MEISSNER: In follow-up to the former question, I am also considering the struggle of presenting the work of an incarcerated person without inadvertently stoking a curiosity about the creator’s crime. If art has the possibility to transform, where are its limits in relationship to public imagination? Should—or perhaps, is it possible or even desirable for—an incarcerated creator to ever be presented as an artist without the context of prison?

FLEETWOOD: I recommend that your audiences read Michelle Brown’s work on penal spectatorship. It’s a brilliant study that reveals how we are all involved in the criminal legal system that we take as common sense. It is a system based on shaming, isolation, and dehumanization.

Having seen how the system operates in the lives of people I love and value, I deliberately do not invest in it. Instead, I work with allies and communities that are invested in developing other systems of healing, transformative justice, and reparations.

In the book, I only talk about crime when an interviewee narrates their relationship to the criminal legal system as important to understanding their artistic practice and visions of belonging.

MEISSNER: I found the juxtaposition of prisons and museums to be fascinating, and one I’d never considered—both structures founded during the enlightenment, both bound to concepts of racist subjugation. As many argue it is impossible to reform the institution of prison to become more humane institutions, after writing this book, do you think museums can be transformed into new spaces of possibility for arts and culture, or do we need to reimagine new spaces entirely?

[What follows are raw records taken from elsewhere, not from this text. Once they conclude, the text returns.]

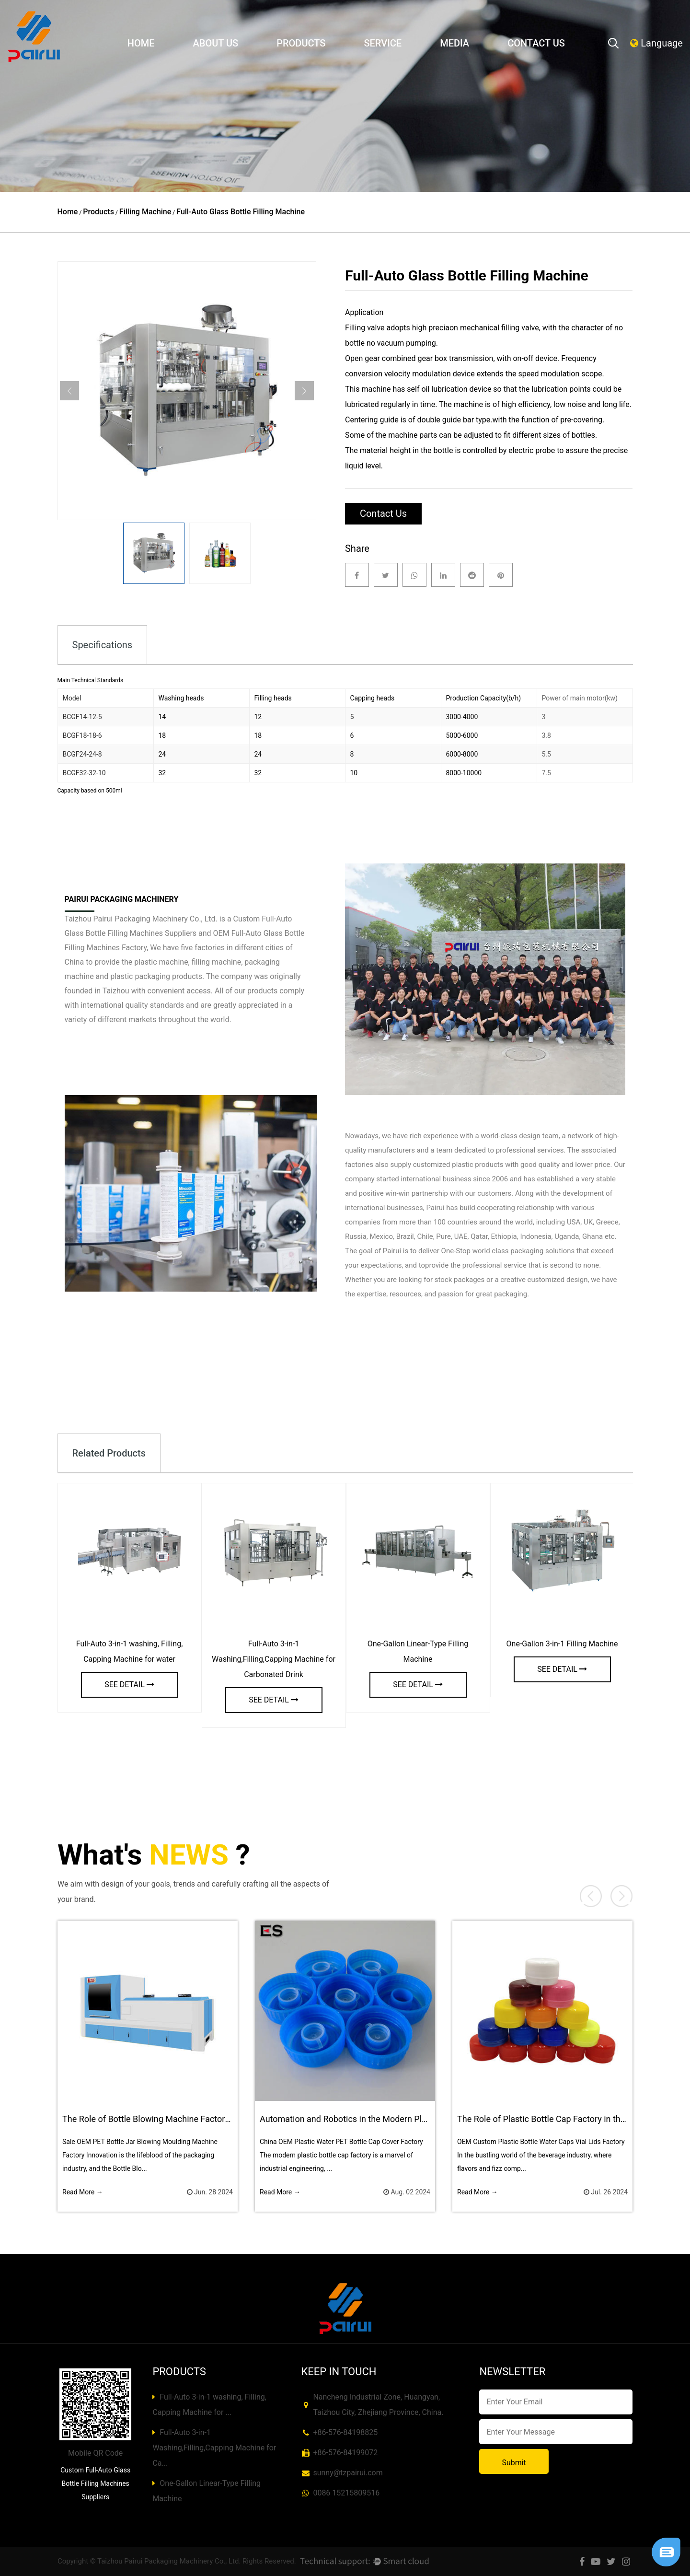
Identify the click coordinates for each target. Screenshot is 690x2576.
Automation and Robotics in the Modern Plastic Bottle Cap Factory (386, 2119)
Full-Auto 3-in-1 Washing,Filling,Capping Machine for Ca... (214, 2448)
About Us (216, 43)
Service (383, 43)
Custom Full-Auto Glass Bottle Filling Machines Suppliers (95, 2483)
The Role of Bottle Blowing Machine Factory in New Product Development (202, 2119)
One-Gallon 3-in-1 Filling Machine (562, 1643)
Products (300, 43)
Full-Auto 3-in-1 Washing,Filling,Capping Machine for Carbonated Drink (273, 1659)
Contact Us (536, 43)
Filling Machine (145, 211)
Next (304, 390)
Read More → (82, 2192)
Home (141, 43)
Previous (69, 390)
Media (454, 43)
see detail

Nicole R. Fleetwood - Marking Time: Art in the Age of Mass Incarceration

FLEETWOOD: What a wonderful and exhilarating question. Thank you for asking. What I know is that the histories of museums have been trajectories that are harmful and dehumanizing to all I love and value. The 20th and 21st centuries have radically transformed these institutions by force, but institutions are, by their very nature, conservative.

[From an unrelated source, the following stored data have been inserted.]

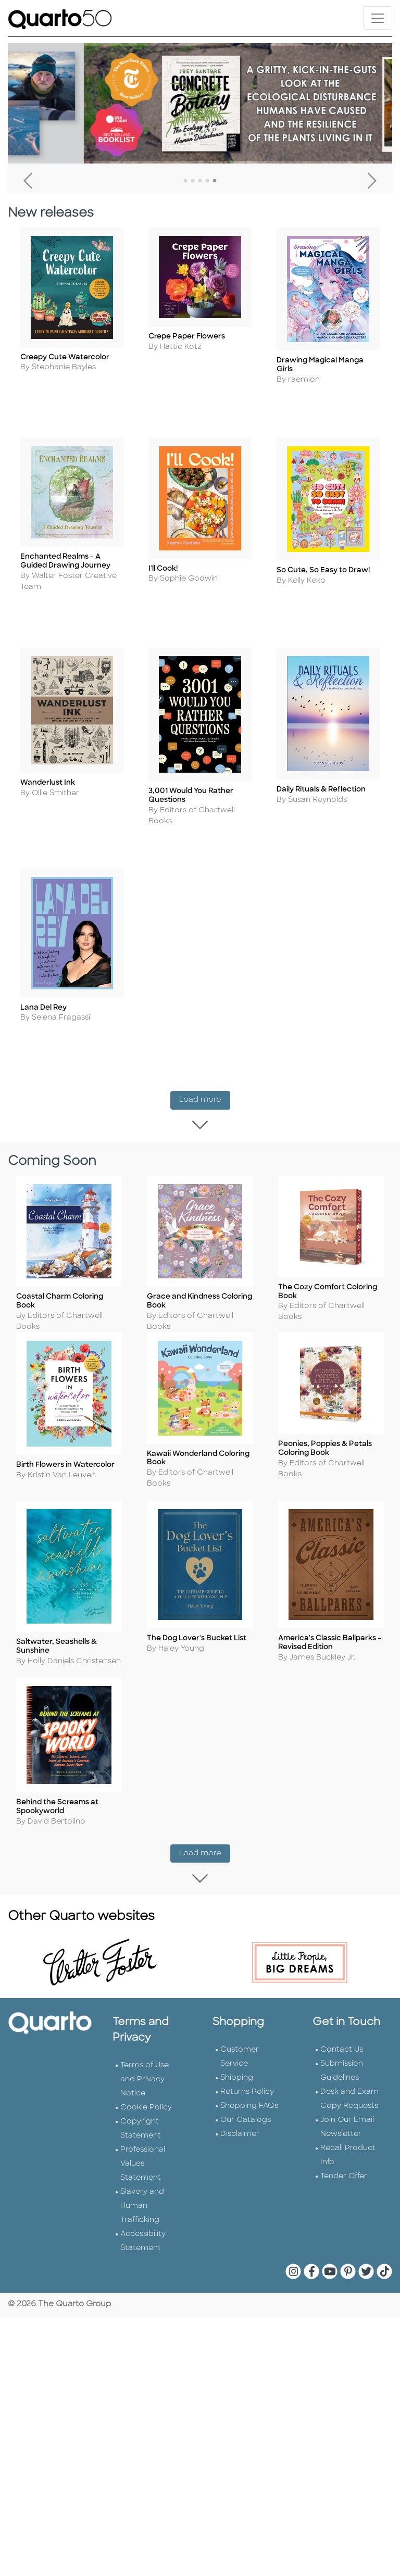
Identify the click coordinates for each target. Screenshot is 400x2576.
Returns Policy (247, 2065)
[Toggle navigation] (377, 18)
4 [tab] (207, 181)
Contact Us (341, 2023)
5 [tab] (214, 181)
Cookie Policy (146, 2080)
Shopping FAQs (249, 2079)
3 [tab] (200, 181)
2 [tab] (192, 181)
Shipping (236, 2051)
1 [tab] (185, 181)
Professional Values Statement (142, 2137)
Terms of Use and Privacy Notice (144, 2052)
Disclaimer (239, 2107)
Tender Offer (343, 2149)
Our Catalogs (245, 2093)
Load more (204, 1080)
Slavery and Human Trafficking (142, 2179)
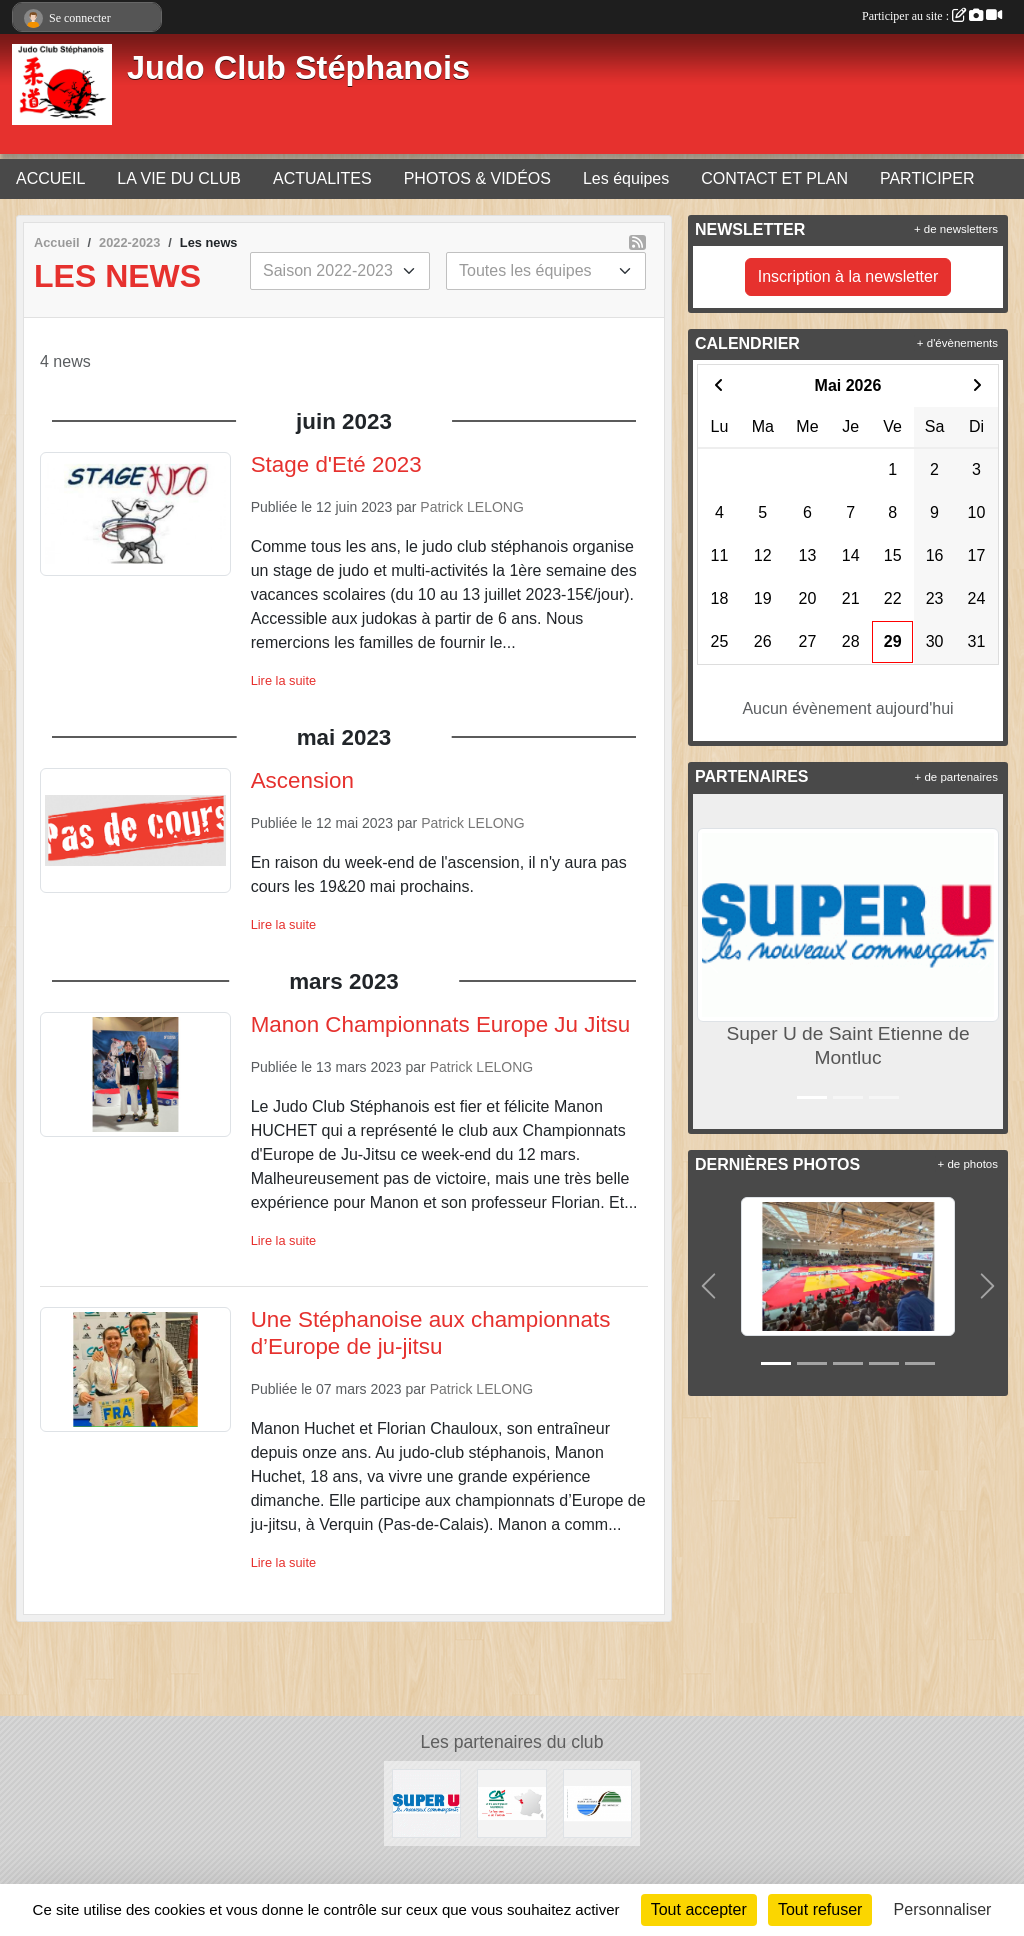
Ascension (302, 780)
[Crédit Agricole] (511, 1802)
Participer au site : (932, 16)
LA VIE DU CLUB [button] (179, 178)
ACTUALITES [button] (322, 178)
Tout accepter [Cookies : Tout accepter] (699, 1909)
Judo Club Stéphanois (298, 68)
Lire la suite (283, 680)
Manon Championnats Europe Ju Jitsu (441, 1024)
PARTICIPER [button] (927, 178)
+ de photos (968, 1164)
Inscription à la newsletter (848, 276)
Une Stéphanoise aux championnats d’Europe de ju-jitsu (431, 1333)
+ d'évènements (957, 343)
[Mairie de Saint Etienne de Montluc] (597, 1802)
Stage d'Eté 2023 (336, 464)
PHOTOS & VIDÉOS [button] (477, 178)
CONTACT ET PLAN (774, 178)
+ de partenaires (956, 777)
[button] (712, 961)
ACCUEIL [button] (50, 178)
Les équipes (626, 178)
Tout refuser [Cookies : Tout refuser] (820, 1909)
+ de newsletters (956, 229)
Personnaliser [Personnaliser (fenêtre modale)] (943, 1909)
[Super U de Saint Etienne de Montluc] (426, 1802)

I do think the crisis of corona can provide an opportunity to reconsider all we take for granted, who we consider a museum audience, and what we value in these sites.

MEISSNER: We see throughout the book repeated examples of how self-reclamation through art—both “pedestrian” and “cultured”—is continuously dampened by institutional stranglehold. Much of the success in communicating this tension is owed to your proximity to the subject, which opens multiple avenues for readers to connect beyond the intellectual realm through your own emotional life. Can you share the impact, as a writer and creator, of working on an academic and artistic contribution that also centers so much of your own joys, pain, and intimate questions?

FLEETWOOD: A wonderful and complex question that has no one direction. I wanted to honor the beloved relations that I have with people who are rendered “bad, criminal subjects,” initially. What do you do when the state describes your family as violent felons who should be removed from civic life?

I also wanted to challenge the limitations and snobbery of scholarly pursuits. What happens when I put my family and community at the center of all that matters to me? Academics often write about prisons and imprisoned people without a rich exchange with those directly impacted. I wanted to be mindful of my methodology.

I wanted to learn and to connect with others. The most significant part of this study has been learning from formerly and currently incarcerated artists, and their loved ones and allies. What I have learned from them would take up many books.

Caits Meissner is an artist and writer, and the Prison and Justice Writing Program Director at PEN America.

Nicole R. Fleetwood is Professor of American Studies and Art History at Rutgers University. Her work on art and mass incarceration has been featured at the Aperture Foundation, the Zimmerli Museum of Art, the Eastern State Penitentiary Historic Site, and the Cleveland Public Library, and her exhibitions have been praised by The Nation, The New York Times, The New Yorker, and The Village Voice. She is the author of On Racial Icons and Troubling Vision, which won the Lora Romero Prize from the American Studies Association.